I know of churches that promote enticing coffee bars for adults and climbing walls for kids. Other churches are constantly building a new facility or addition that passes the “smell” test—people are drawn as to a new-car aroma. The pastor will preach in twenty to thirty minutes or less, using a canned message bought off the Internet—or a message with key talking points that the home church mandates all its satellite churches preach. Now, I am not denying that some of these things are attractive and in themselves not bad. But when you compromise and accept weak teaching for a hot latte, then a problem arises.
What is wrong with a church presenting God’s house of worship no differently than a business selling its services?
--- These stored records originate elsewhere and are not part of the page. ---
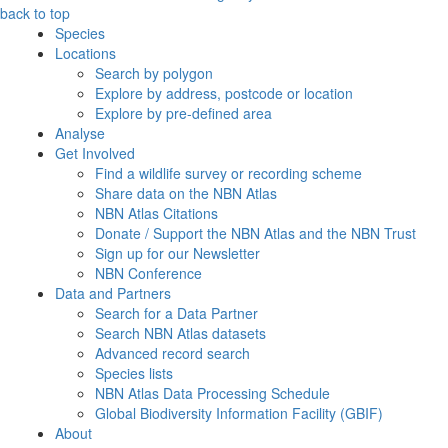
back to top
Species
Locations
Search by polygon
Explore by address, postcode or location
Explore by pre-defined area
Analyse
Get Involved
Find a wildlife survey or recording scheme
Share data on the NBN Atlas
NBN Atlas Citations
Donate / Support the NBN Atlas and the NBN Trust
Sign up for our Newsletter
NBN Conference
Data and Partners
Search for a Data Partner
Search NBN Atlas datasets
Advanced record search
Species lists
NBN Atlas Data Processing Schedule
Global Biodiversity Information Facility (GBIF)
About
The Bible makes it clear in 1 John 2:15 that the believer is not to love the world:
Do not love the world nor the things in the world. If anyone loves the world, the love of the Father is not in him.
Worldly principles that “sell” a person on a new church miss what God holds as important.
I have always told our people that “what you win a person with, is what you win them to.” The meaning is this: if you win a person to a church with outward enticements, that is what the person is committed to. In the end, churches like these find their attendance growing, but they are producing shallow depth of character because they really do not use the Bible to mature their people. But it is clear that God wants the Word taught, as the Apostle Paul says in Colossians 3:16:
Let the word of Christ richly dwell within you, with all wisdom teaching and admonishing one another with psalms and hymns and spiritual songs, singing with thankfulness in your hearts to God.
So, yes, for Christians who desire to be strong and grow in the Lord, how to choose a church has to be an important issue. It is a choice that must be thought through biblically. The decision affects not just one person, but an entire family’s direction.
It makes sense that an answer to this issue comes from the very book that we hold dear, the Bible. As pastor of Hammond’s Bible Church at Christian Fellowship Church, I believe the Bible presents clear criteria for choosing a church.
In my first blog I wrote on how a Bible church is important for every believer to attend. This blog now introduces the selection process. I propose there are five main things to consider in choosing a church. Note that newness of buildings and slick interior design—or even a coffee bar—did not make the criteria! The five important things to look for in a church are:
1. A proper gospel is taught.
2. A proper leadership structure is in place .
3. A proper approach to Bible study is used.
4. A proper view of spiritual gifts and discipleship is practiced.
5. A proper use of giving is taught and practiced.
Each of these five areas is going to be explained in detail in future blogs. Each explanation will be rooted in Scripture. It is my hope that you will read and study each area in depth. For the practice of being a “keen Berean” was not only good for the believers of the first century, but it is just as relevant today (Acts 17:11).
Now these were more noble-minded than those in Thessalonica, for they received the word with great eagerness, examining the Scriptures daily to see whether these things were so.
It is my hope that you, too, will search the Scriptures about this very important issue!